Work order »
Retype, word for word, each line between the lines holding "throughout being pregnant, there’s" and "you’re within the", inclusive, and leave the rest of the data alone.

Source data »
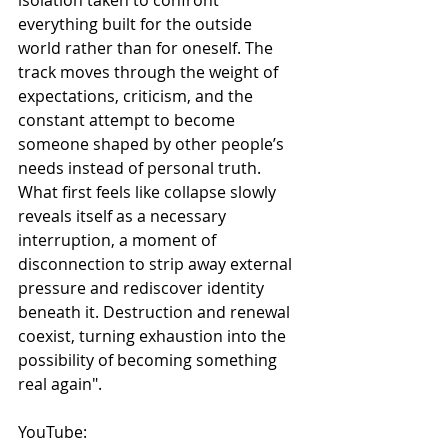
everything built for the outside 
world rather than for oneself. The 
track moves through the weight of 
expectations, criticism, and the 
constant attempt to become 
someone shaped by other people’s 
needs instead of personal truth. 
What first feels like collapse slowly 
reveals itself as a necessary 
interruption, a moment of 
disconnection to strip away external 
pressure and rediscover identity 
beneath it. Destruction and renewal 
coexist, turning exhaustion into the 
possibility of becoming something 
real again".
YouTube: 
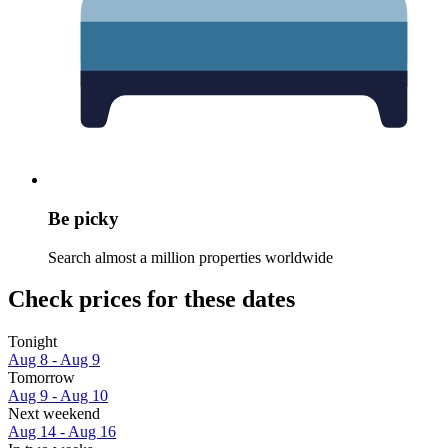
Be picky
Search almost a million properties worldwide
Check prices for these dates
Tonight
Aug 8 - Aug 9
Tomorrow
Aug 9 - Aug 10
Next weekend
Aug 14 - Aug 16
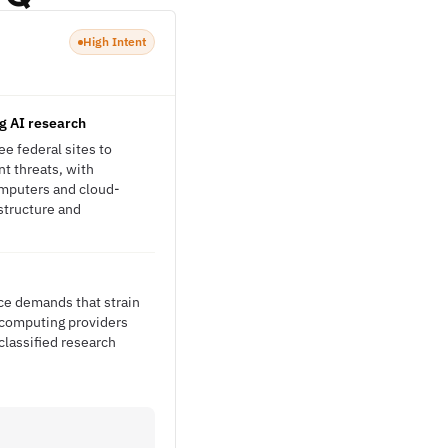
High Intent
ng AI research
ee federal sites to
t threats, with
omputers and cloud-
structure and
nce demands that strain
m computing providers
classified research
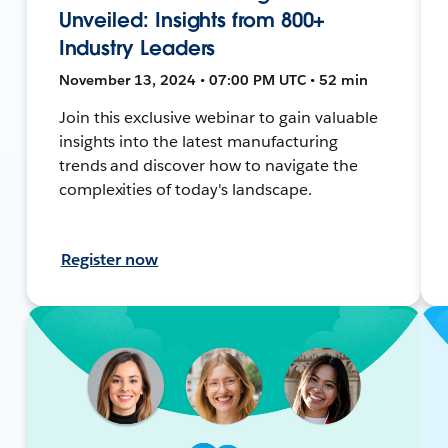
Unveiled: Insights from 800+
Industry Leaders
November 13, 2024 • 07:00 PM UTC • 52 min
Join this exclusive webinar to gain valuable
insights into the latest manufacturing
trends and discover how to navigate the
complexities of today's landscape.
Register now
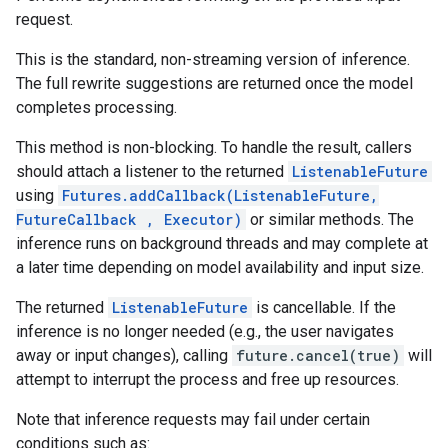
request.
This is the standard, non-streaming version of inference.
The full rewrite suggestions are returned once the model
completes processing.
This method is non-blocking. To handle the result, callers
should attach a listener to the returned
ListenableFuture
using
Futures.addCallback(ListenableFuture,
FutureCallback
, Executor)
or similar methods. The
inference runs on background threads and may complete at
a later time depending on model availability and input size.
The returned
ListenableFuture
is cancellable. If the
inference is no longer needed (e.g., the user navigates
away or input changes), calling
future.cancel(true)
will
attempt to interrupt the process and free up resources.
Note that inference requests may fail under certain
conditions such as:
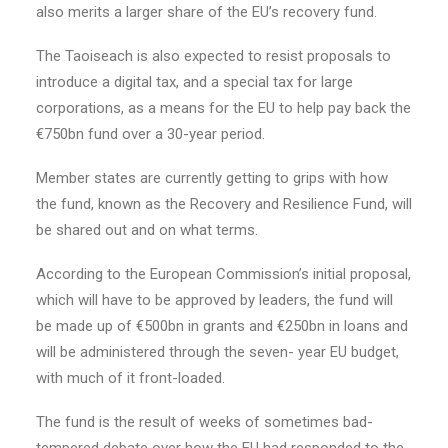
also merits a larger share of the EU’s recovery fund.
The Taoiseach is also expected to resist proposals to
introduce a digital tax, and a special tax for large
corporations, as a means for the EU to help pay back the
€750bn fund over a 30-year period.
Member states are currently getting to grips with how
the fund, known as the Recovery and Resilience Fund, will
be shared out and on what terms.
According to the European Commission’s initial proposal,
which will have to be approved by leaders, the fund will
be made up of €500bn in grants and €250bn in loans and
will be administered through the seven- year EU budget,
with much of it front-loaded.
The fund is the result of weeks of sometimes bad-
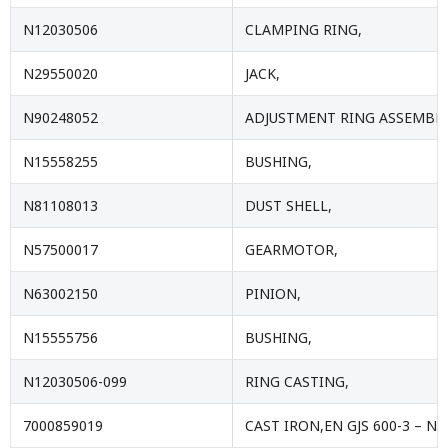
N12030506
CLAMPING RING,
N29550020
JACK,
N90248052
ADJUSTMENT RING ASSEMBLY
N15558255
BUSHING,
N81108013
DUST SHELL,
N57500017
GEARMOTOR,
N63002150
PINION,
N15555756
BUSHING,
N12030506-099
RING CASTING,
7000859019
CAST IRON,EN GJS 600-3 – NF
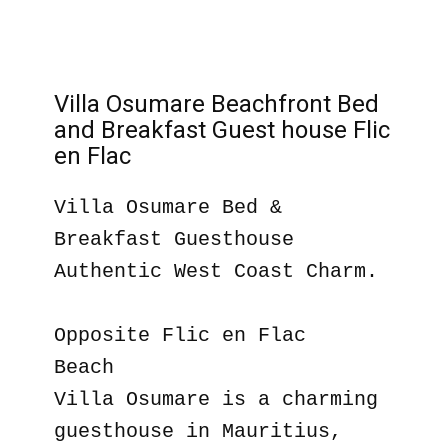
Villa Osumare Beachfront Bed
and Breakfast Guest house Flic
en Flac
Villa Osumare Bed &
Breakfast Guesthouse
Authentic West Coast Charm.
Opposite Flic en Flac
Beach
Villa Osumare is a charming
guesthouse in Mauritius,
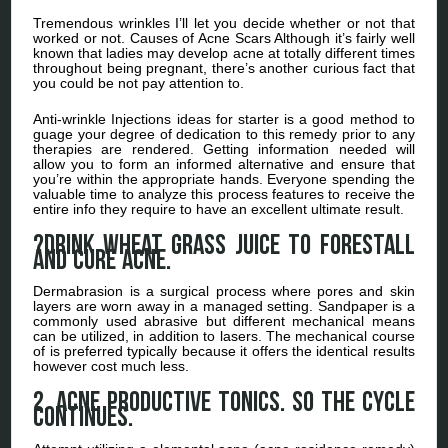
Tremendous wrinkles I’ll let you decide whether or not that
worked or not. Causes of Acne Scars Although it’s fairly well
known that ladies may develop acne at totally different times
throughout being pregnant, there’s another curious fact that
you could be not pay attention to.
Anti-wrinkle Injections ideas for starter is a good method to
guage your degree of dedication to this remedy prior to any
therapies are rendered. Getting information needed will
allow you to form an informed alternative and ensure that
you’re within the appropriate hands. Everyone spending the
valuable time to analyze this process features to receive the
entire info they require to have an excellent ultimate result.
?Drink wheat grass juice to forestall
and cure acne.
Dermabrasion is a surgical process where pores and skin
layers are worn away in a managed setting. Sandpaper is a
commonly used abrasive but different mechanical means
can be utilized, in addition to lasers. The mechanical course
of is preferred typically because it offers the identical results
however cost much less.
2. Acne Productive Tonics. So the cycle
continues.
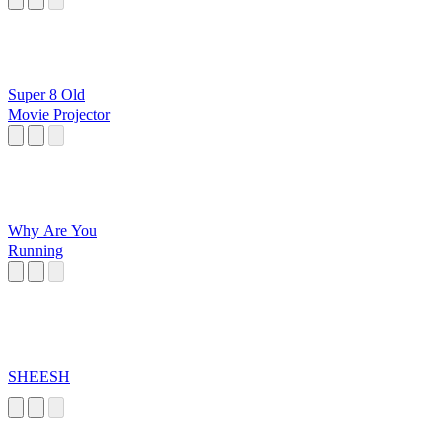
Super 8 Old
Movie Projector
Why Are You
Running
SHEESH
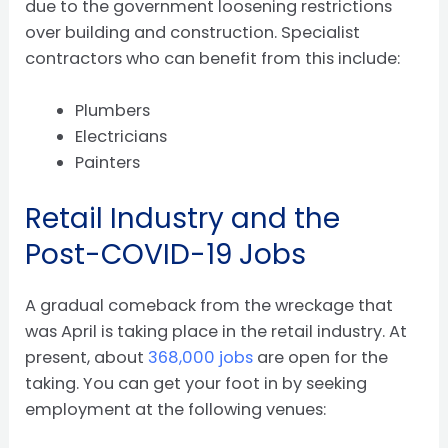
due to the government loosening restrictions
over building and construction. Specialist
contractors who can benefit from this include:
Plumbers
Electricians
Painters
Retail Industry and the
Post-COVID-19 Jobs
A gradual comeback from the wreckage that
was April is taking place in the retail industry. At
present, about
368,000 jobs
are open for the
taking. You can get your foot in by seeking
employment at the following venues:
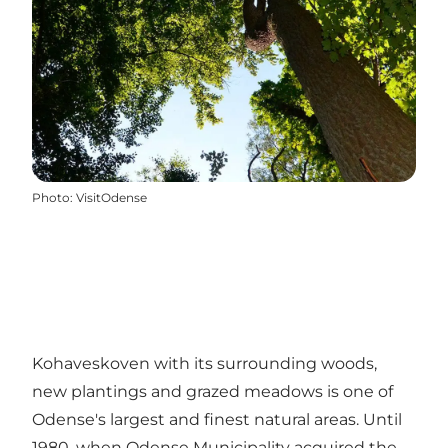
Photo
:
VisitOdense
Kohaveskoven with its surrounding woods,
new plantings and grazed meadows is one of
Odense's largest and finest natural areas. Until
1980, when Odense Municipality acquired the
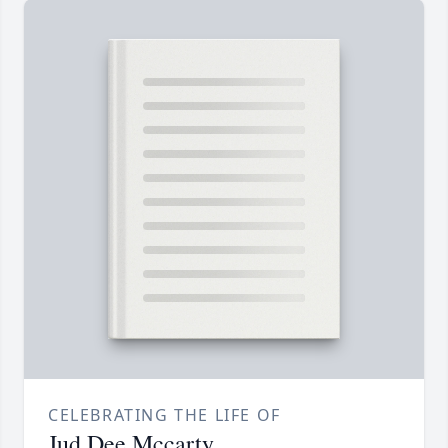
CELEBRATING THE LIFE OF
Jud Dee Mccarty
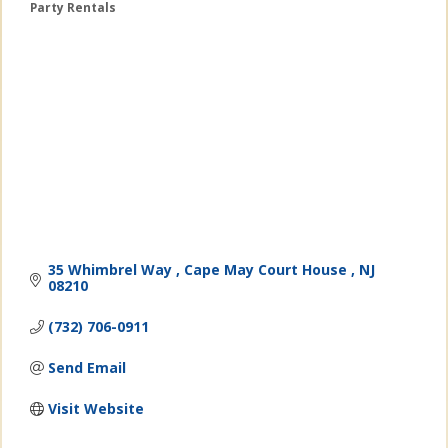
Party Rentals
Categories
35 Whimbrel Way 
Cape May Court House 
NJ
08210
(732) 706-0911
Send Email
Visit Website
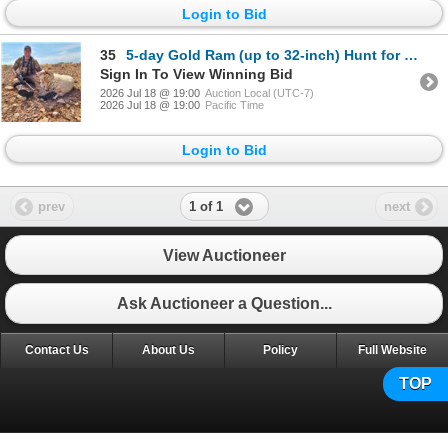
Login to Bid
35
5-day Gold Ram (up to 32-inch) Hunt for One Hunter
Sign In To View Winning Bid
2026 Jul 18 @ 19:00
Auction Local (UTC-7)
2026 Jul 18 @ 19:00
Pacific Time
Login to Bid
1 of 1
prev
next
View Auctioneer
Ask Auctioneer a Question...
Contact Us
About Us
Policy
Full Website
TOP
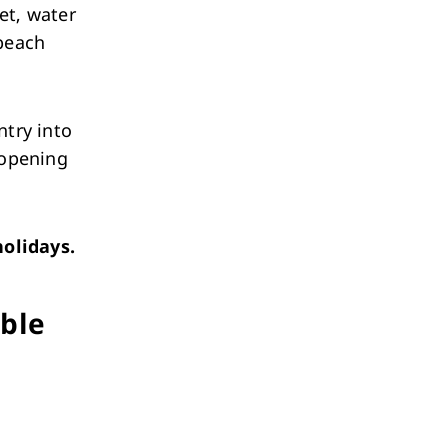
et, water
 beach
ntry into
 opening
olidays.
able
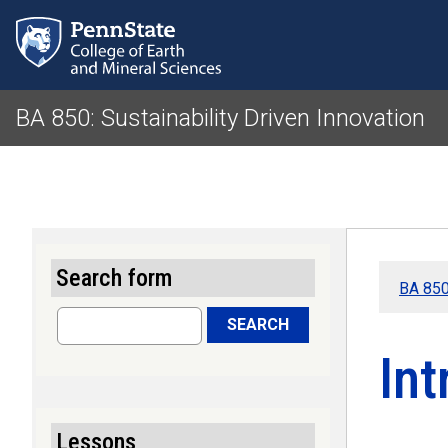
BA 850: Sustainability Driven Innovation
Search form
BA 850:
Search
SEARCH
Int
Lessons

Answer »
throughout being pregnant, there’s another curious fact that
you could be not pay attention to.
Anti-wrinkle Injections ideas for starter is a good method to
guage your degree of dedication to this remedy prior to any
therapies are rendered. Getting information needed will
allow you to form an informed alternative and ensure that
you’re within the appropriate hands. Everyone spending the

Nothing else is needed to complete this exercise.